### Activity
Exactly as written, return the entries below, minus any pictures.

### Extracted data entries
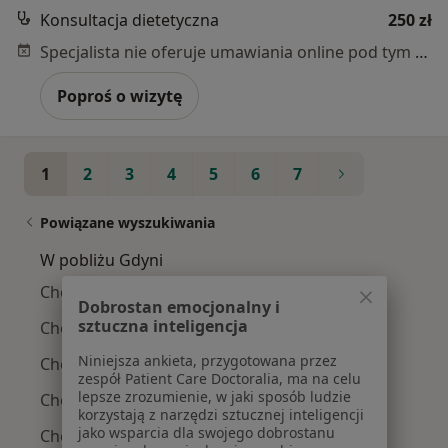
Konsultacja dietetyczna
250 zł
Specjalista nie oferuje umawiania online pod tym adresem.
Poproś o wizytę
1
2
3
4
5
6
7
Powiązane wyszukiwania
W pobliżu Gdyni
Choroby tarczycy w Gdańsku
Dobrostan emocjonalny i
sztuczna inteligencja
Choroby tarczycy w Sopocie
Niniejsza ankieta, przygotowana przez
Choroby tarczycy w Wejherowie
zespół Patient Care Doctoralia, ma na celu
lepsze zrozumienie, w jaki sposób ludzie
Choroby tarczycy w Pruszczu Gdańskim
korzystają z narzędzi sztucznej inteligencji
jako wsparcia dla swojego dobrostanu
Choroby tarczycy w Kartuzach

### Answer area
Konsultacja dietetyczna
250 zł
Specjalista nie oferuje umawiania online pod tym adresem.
Poproś o wizytę
1
2
3
4
5
6
7
Powiązane wyszukiwania
W pobliżu Gdyni
Choroby tarczycy w Gdańsku
Dobrostan emocjonalny i
sztuczna inteligencja
Choroby tarczycy w Sopocie
Niniejsza ankieta, przygotowana przez
Choroby tarczycy w Wejherowie
zespół Patient Care Doctoralia, ma na celu
lepsze zrozumienie, w jaki sposób ludzie
Choroby tarczycy w Pruszczu Gdańskim
korzystają z narzędzi sztucznej inteligencji
jako wsparcia dla swojego dobrostanu
Choroby tarczycy w Kartuzach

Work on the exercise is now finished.